According to current practice in the electronics industry, various electrical metal components, such as contact pins, are manufactured in strip form. These strips are typically separated into individual components as one of the last operations prior to assembling the components into a larger piece of electrical apparatus.
One type of operation which conveniently may be applied while the components are still in the form of a strip, is an electrolytic treating operation, such as etching or plating. In a plating operation, for example, the entire strip is cathodically coupled into a plating circuit, and the strip is moved lengthwise through an electrolytic plating bath past a plating anode.
Often, such an electrolytic treating operation is desirably applied to only portions of the components. Various ways of masking are known. It is, for example, possible to paint or screen print a selective masking layer directly onto predetermined portions of the strip prior to the electrolytic treatment. Such masking layer is then removed after the treatment. If the shape of the components in the strip is intricate, applying such a mask is often not feasible.
Also, a pair of endless belts, positioned for parallel, adjacent travel for one common portion of their path, have been used to mask a desired portion of articles. Such a masking operation is, for example, shown in U.S. Pat. No. 4,186,062 to Eidschun. The patent discloses the belts as a conveying and masking instrumentality for a plurality of printed wiring boards. The boards, sandwiched between the belts, enter a plating cell. The resulting plated layer is terminated at a demarcation line defined by the edges of the belts.

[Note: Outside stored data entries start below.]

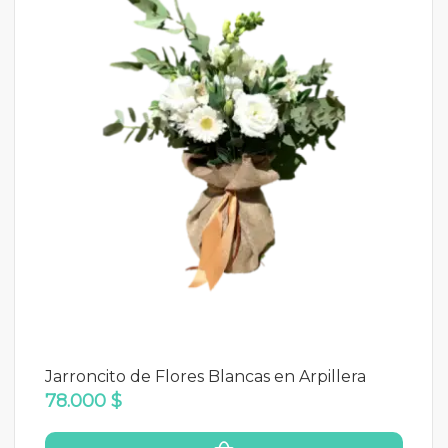
Jarroncito de Flores Blancas en Arpillera
78.000 $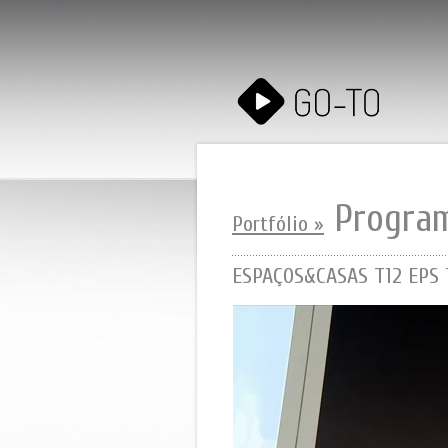
Progra
Portfólio »
ESPAÇOS&CASAS T12 EPS 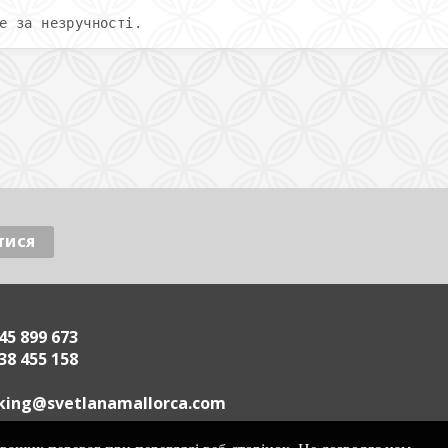
е за незручності.
45 899 673
38 455 158
.acrollamanaltevs@gnikoob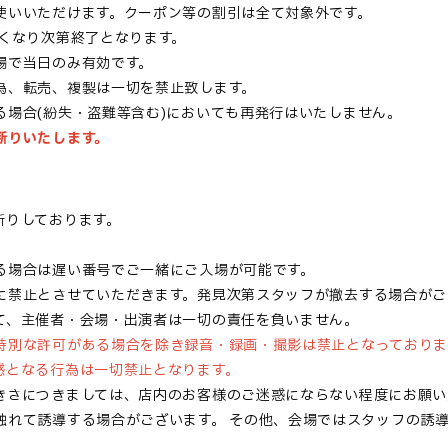
使いいただけます。クーポン等の割引は全て対象外です。
くなり次第終了となります。
場で当日のみ有効です。
為、転売、複製は一切を禁止致します。
る場合(紛失・盗難等含む)においても再発行はいたしません。
断りいたします。
断りしております。
る場合は遅い番号でご一緒にご入場が可能です。
に禁止とさせていただきます。発見次第スタッフが撤去する場合がご
て、主催者・会場・出演者は一切の責任を負いません。
特別な許可がある場合を除き録音・録画・撮影は禁止となっておりま
惑となる行為は一切禁止となります。
きさにつきましては、店内のお客様のご迷惑にならない程度にお願い
触れて誘導する場合がございます。
その他、会場ではスタッフの誘導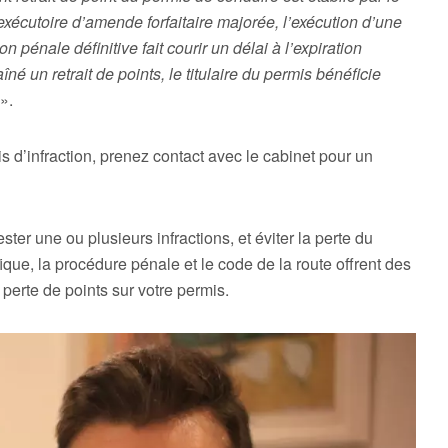
 exécutoire d’amende forfaitaire majorée, l’exécution d’une
énale définitive fait courir un délai à l’expiration
né un retrait de points, le titulaire du permis bénéficie
».
is d’infraction, prenez contact avec le cabinet pour un
er une ou plusieurs infractions, et éviter la perte du
ique, la procédure pénale et le code de la route offrent des
e perte de points sur votre permis.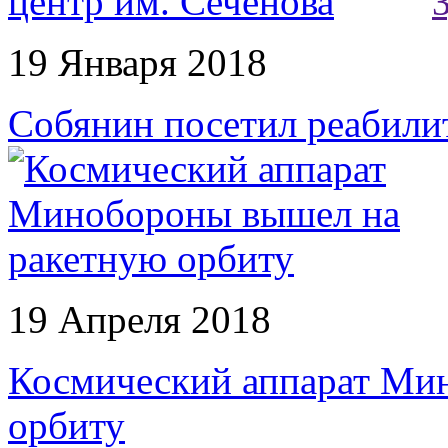
19 Января 2018
Собянин посетил реабили
19 Апреля 2018
Космический аппарат Ми
орбиту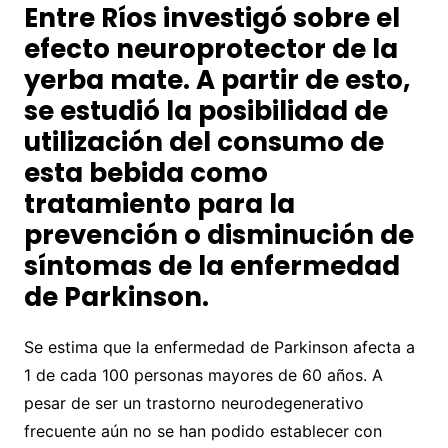
Entre Ríos investigó sobre el
efecto neuroprotector de la
yerba mate. A partir de esto,
se estudió la posibilidad de
utilización del consumo de
esta bebida como
tratamiento para la
prevención o disminución de
síntomas de la enfermedad
de Parkinson.
Se estima que la enfermedad de Parkinson afecta a
1 de cada 100 personas mayores de 60 años. A
pesar de ser un trastorno neurodegenerativo
frecuente aún no se han podido establecer con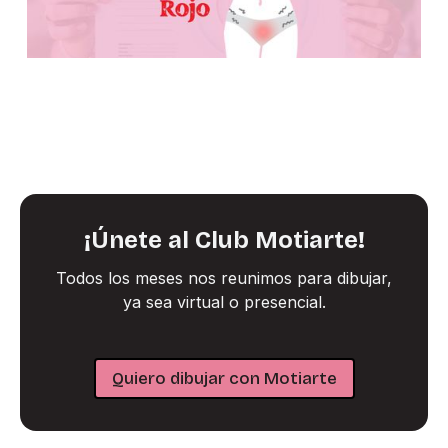
¡Únete al Club Motiarte!
Todos los meses nos reunimos para dibujar,
ya sea virtual o presencial.
Quiero dibujar con Motiarte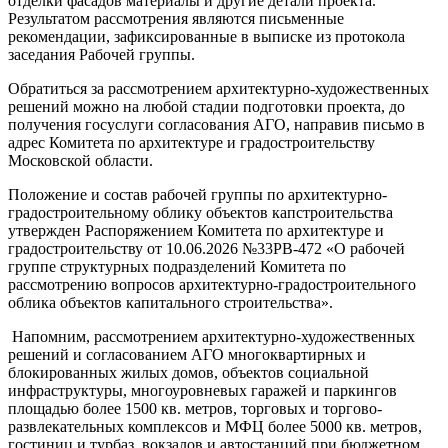
отделки фасадов материалы и другие детали проекта.
Результатом рассмотрения являются письменные
рекомендации, зафиксированные в выписке из протокола
заседания Рабочей группы.
Обратиться за рассмотрением архитектурно-художественных
решений можно на любой стадии подготовки проекта, до
получения госуслуги согласования АГО, направив письмо в
адрес Комитета по архитектуре и градостроительству
Московской области.
Положение и состав рабочей группы по архитектурно-
градостроительному облику объектов капстроительства
утвержден Распоряжением Комитета по архитектуре и
градостроительству от 10.06.2026 №33РВ-472 «О рабочей
группе структурных подразделений Комитета по
рассмотрению вопросов архитектурно-градостроительного
облика объектов капитального строительства».
Напомним, рассмотрением архитектурно-художественных
решений и согласованием АГО многоквартирных и
блокированных жилых домов, объектов социальной
инфраструктуры, многоуровневых гаражей и паркингов
площадью более 1500 кв. метров, торговых и торгово-
развлекательных комплексов и МФЦ более 5000 кв. метров,
гостиниц и турбаз, вокзалов и автостанций при бюджетном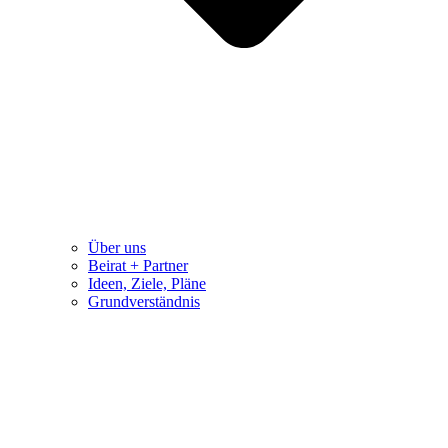
Über uns
Beirat + Partner
Ideen, Ziele, Pläne
Grundverständnis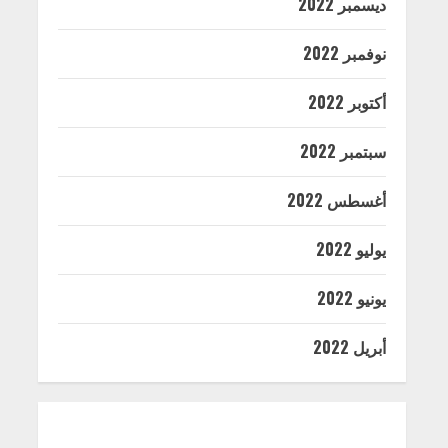
ديسمبر 2022
نوفمبر 2022
أكتوبر 2022
سبتمبر 2022
أغسطس 2022
يوليو 2022
يونيو 2022
أبريل 2022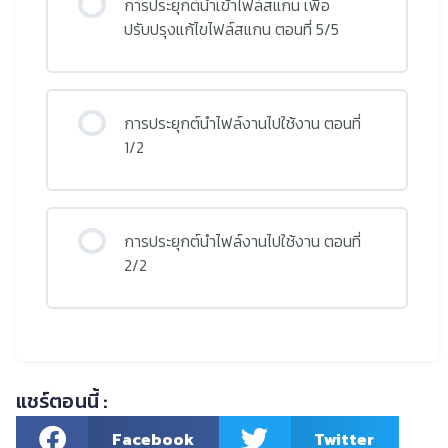
การประยุกต์นำเข้าไฟล์สแกน เพื่อ
ปรับปรุงแก้ไขไฟล์สแกน ตอนที่ 5/5
การประยุกต์นำไฟล์งานไปใช้งาน ตอนที่
1/2
การประยุกต์นำไฟล์งานไปใช้งาน ตอนที่
2/2
แชร์ตอนนี้ :
Facebook
Twitter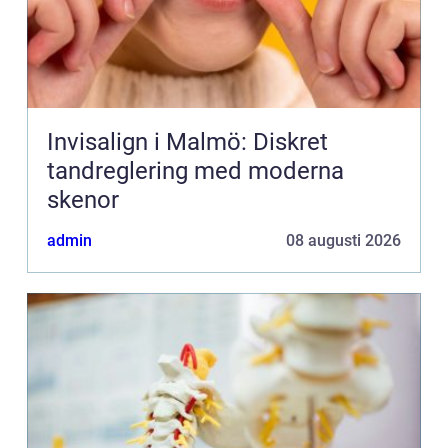
Invisalign i Malmö: Diskret
tandreglering med moderna
skenor
admin
08 augusti 2026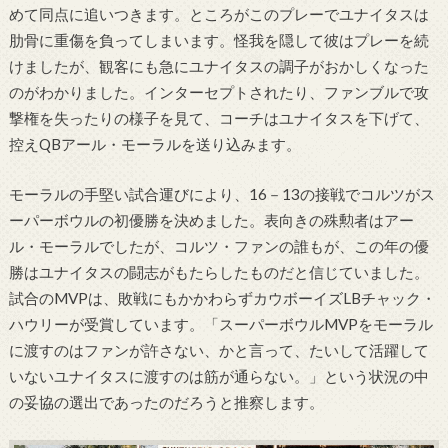
めて同点に追いつきます。ところがこのプレーでユナイタスは
肋骨に重傷を負ってしまいます。怪我を隠して彼はプレーを続
けましたが、観客にも急にユナイタスの調子がおかしくなった
のがわかりました。インターセプトされたり、ファンブルで攻
撃権を失ったりの様子を見て、コーチはユナイタスを下げて、
控えQBアール・モーラルを送り込みます。
モーラルの手堅い試合運びにより、16－13の接戦でコルツがス
ーパーボウルの初優勝を決めました。表向きの殊勲者はアー
ル・モーラルでしたが、コルツ・ファンの誰もが、この年の優
勝はユナイタスの闘志がもたらしたものだと信じていました。
試合のMVPは、敗戦にもかかわらずカウボーイズLBチャック・
ハウリーが受賞しています。「スーパーボウルMVPをモーラル
に渡すのはファンが許さない、かと言って、たいして活躍して
いないユナイタスに渡すのは筋が通らない。」という状況の中
の妥協の選出であったのだろうと推察します。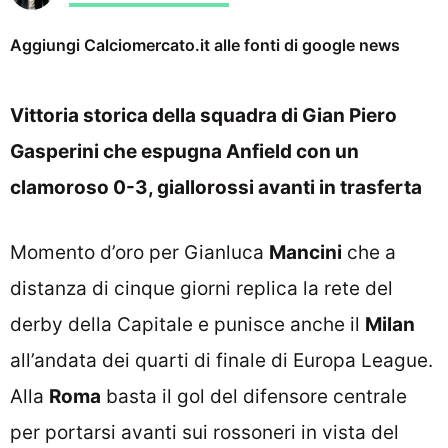
Aggiungi Calciomercato.it alle fonti di google news
Vittoria storica della squadra di Gian Piero
Gasperini che espugna Anfield con un
clamoroso 0-3, giallorossi avanti in trasferta
Momento d’oro per Gianluca
Mancini
che a
distanza di cinque giorni replica la rete del
derby della Capitale e punisce anche il
Milan
all’andata dei quarti di finale di Europa League.
Alla
Roma
basta il gol del difensore centrale
per portarsi avanti sui rossoneri in vista del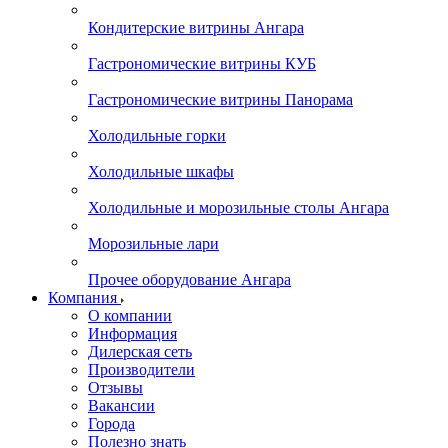
Кондитерские витрины Ангара
Гастрономические витрины КУБ
Гастрономические витрины Панорама
Холодильные горки
Холодильные шкафы
Холодильные и морозильные столы Ангара
Морозильные лари
Прочее оборудование Ангара
Компания
О компании
Информация
Дилерская сеть
Производители
Отзывы
Вакансии
Города
Полезно знать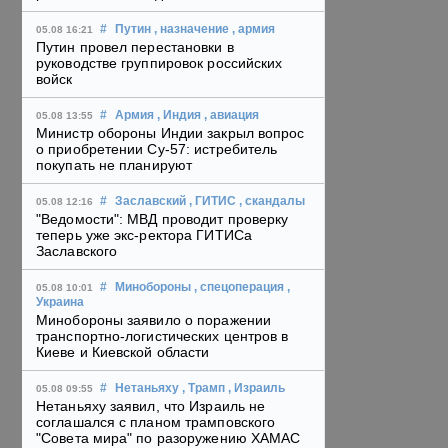
#
Путин
, назначение
, армия
05.08 16:21
Путин провел перестановки в
руководстве группировок российских
войск
#
Армия
, Индия
, авиация
05.08 13:55
Министр обороны Индии закрыл вопрос
о приобретении Су-57: истребитель
покупать не планируют
#
Заславский
, ГИТИС
, скандалы
05.08 12:16
"Ведомости": МВД проводит проверку
теперь уже экс-ректора ГИТИСа
Заславского
#
Минобороны
, спецоперация
,
05.08 10:01
Украина
Минобороны заявило о поражении
транспортно-логистических центров в
Киеве и Киевской области
#
Нетаньяху
, Трамп
, Израиль
05.08 09:55
Нетаньяху заявил, что Израиль не
соглашался с планом трамповского
"Совета мира" по разоружению ХАМАС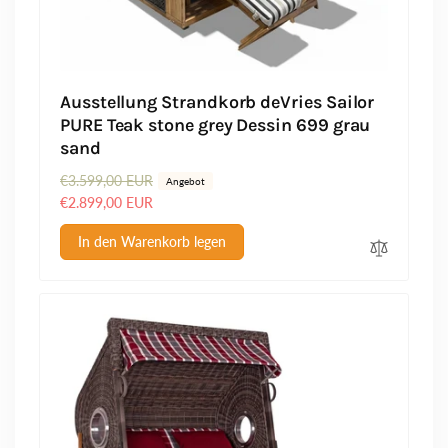
Ausstellung Strandkorb deVries Sailor
PURE Teak stone grey Dessin 699 grau
sand
N
€3.599,00 EUR
V
Angebot
o
e
€2.899,00 EUR
r
r
In den Warenkorb legen
m
k
a
a
l
u
e
f
r
s
P
p
r
r
e
e
i
i
s
s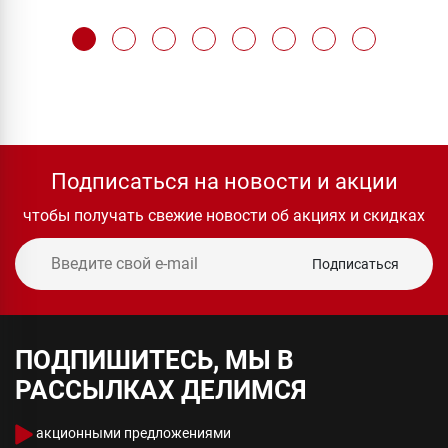
Подписаться на новости и акции
чтобы получать свежие новости об акциях и скидках
Подписаться
ПОДПИШИТЕСЬ, МЫ В
РАССЫЛКАХ ДЕЛИМСЯ
акционными предложениями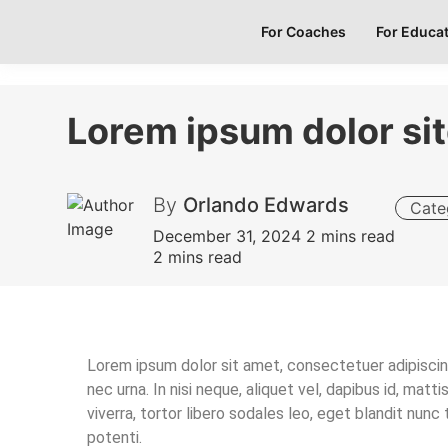
For Coaches
For Educat
Lorem ipsum dolor si
Orlando Edwards
Cate
December 31, 2024
2 mins read
2 mins read
Lorem ipsum dolor sit amet, consectetuer adipiscing
nec urna. In nisi neque, aliquet vel, dapibus id, mattis
viverra, tortor libero sodales leo, eget blandit nunc
potenti.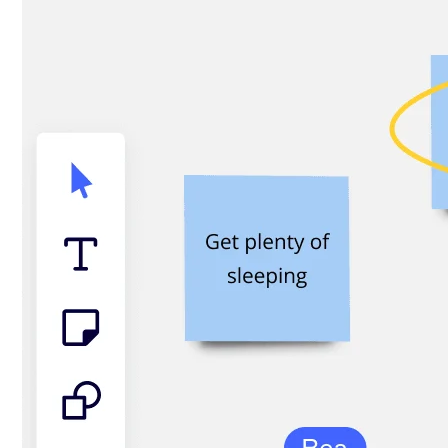
Talktrack
Tabeller
Docs
Slides
Brugstilfælde
Udvalgt
Udforsk AI-håndbøger
Gå på opdagelse i Miroverse
Generelt
Diagramming
Workshops
Brainstorming
Mindmaps
Konceptkort
Flowdiagrammer
Specialiserede
Køreplaner
Kortlægning af proces
Teknisk design og dokumentation
Prototypes og Wireframes
Kundes rutekort
Forskningssyntese
Designworkshops
Planning & Delivery
Målplanlægning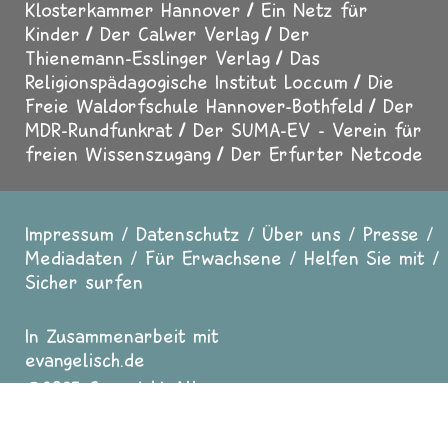
Klosterkammer Hannover
Ein Netz für
Kinder
Der Calwer Verlag
Der
Thienemann-Esslinger Verlag
Das
Religionspädagogische Institut Loccum
Die
Freie Waldorfschule Hannover-Bothfeld
Der
MDR-Rundfunkrat
Der SUMA-EV - Verein für
freien Wissenszugang
Der Erfurter Netcode
Impressum
Datenschutz
Über uns
Presse
Fußzeile
Mediadaten
Für Erwachsene
Helfen Sie mit
Sicher surfen
In Zusammenarbeit mit
evangelisch.de
2025 Copyright All
Rights reserved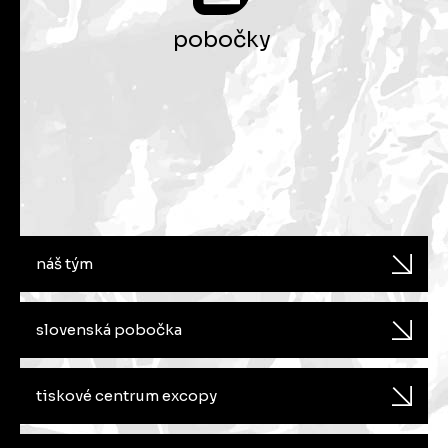
pobočky
náš tým
slovenská pobočka
tiskové centrum excopy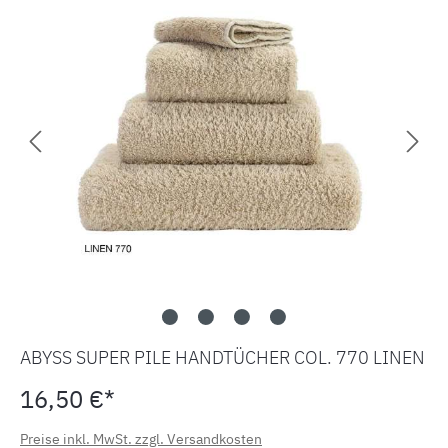
ABYSS SUPER PILE HANDTÜCHER COL. 770 LINEN
16,50 €*
Preise inkl. MwSt. zzgl. Versandkosten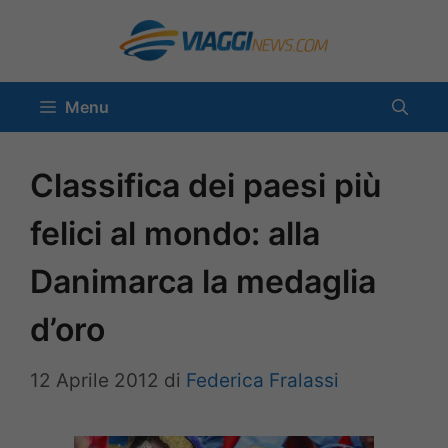
Vai
al
contenuto
Menu
Classifica dei paesi più
felici al mondo: alla
Danimarca la medaglia
d’oro
12 Aprile 2012
di
Federica Fralassi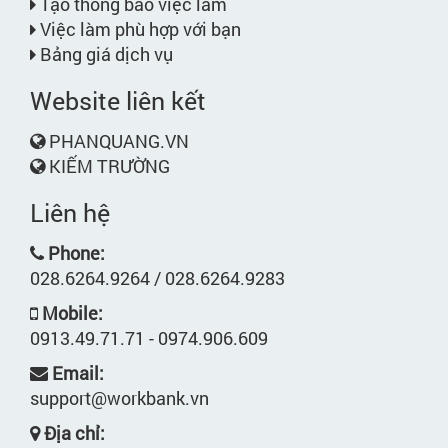
Tạo thông báo việc làm
Việc làm phù hợp với bạn
Bảng giá dịch vụ
Website liên kết
PHANQUANG.VN
KIẾM TRƯỜNG
Liên hệ
Phone:
028.6264.9264 / 028.6264.9283
Mobile:
0913.49.71.71 - 0974.906.609
Email:
support@workbank.vn
Địa chỉ:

In another apparatus for plating portions of a strip with contoured edges, a plating cell is structured to include a closely spaced pair of masking walls between which portions of the strip slide through the cell. Only portions of the strip not protected by the masking wall are subjected to treatment. In the latter example, disclosed in U.S. Pat. No. 4,224,117 to M. J. Edwards et al., an electrolyte further flows through spaces in the contoured edges of the strip to enhance plating of edge surfaces perpendicular to the length of the strip.
Both the technique of masking with a belt and that of masking with stationary walls result in treating all article portions which are conductively coupled into the electrolytic treating circuit and are exposed to the electrolyte. The result is that typically all conductive areas in a longitudinal region parallel to the direction of travel of the articles are treated.
In a strip of articles, such as back plane wiring pins or connector pins, for example, only portions of the pins in longitudinal regions along the length of the strip wherein mating connector contacts engage the pins are gold plated. In order to further reduce the use of gold, it becomes desirable, however, to limit the plating of gold of a desired thickness even within such longitudinal region to less than all four surfaces of a contact pin of typically a square cross section. This is desirable since mating contact elements typically engage only two opposite surfaces of each pin, while the two remaining pin surfaces are never contacted by a mating element.